----- Information shown


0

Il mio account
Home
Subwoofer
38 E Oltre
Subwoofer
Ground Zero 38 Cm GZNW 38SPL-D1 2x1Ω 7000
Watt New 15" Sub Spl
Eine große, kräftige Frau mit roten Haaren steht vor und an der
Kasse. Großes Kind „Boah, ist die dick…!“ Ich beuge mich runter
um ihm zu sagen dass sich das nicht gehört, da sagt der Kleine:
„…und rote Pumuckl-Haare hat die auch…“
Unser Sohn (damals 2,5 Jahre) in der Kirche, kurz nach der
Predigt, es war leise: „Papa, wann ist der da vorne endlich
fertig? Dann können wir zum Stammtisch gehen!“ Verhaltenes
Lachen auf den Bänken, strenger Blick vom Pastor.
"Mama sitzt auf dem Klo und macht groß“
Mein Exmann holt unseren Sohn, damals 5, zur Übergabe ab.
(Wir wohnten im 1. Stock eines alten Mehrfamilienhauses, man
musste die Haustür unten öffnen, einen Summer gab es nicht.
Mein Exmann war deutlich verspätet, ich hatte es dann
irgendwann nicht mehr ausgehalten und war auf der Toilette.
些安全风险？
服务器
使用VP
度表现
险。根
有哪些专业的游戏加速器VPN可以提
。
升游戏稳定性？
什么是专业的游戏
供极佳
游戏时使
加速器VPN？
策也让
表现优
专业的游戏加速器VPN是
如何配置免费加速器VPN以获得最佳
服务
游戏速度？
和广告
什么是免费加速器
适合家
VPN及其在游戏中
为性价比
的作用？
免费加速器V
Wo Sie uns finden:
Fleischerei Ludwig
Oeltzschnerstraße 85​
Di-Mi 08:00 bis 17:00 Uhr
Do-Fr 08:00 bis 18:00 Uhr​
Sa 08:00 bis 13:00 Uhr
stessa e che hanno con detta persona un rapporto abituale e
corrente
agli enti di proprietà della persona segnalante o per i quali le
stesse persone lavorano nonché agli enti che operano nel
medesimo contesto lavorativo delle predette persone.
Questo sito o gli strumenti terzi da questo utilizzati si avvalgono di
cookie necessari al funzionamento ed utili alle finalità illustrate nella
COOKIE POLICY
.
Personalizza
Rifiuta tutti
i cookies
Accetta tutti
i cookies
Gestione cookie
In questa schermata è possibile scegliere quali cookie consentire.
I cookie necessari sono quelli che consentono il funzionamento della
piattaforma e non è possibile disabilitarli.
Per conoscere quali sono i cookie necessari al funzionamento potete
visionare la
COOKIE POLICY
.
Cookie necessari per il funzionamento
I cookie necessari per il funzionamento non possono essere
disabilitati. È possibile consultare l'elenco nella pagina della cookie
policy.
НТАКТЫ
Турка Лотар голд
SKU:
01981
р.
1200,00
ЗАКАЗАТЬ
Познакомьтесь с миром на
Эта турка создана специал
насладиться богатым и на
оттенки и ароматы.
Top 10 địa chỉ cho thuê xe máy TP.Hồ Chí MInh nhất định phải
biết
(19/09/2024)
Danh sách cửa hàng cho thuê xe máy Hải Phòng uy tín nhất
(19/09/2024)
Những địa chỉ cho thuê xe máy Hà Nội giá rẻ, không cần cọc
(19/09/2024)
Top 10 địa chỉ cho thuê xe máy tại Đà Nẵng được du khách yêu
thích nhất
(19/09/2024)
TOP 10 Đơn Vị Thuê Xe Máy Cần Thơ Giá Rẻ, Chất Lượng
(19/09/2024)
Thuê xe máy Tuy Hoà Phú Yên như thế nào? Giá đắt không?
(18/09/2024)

----------

[Problem description] Looking at the data above, say how many lines include the string "không" and add nothing.

[Response to this exercise] 2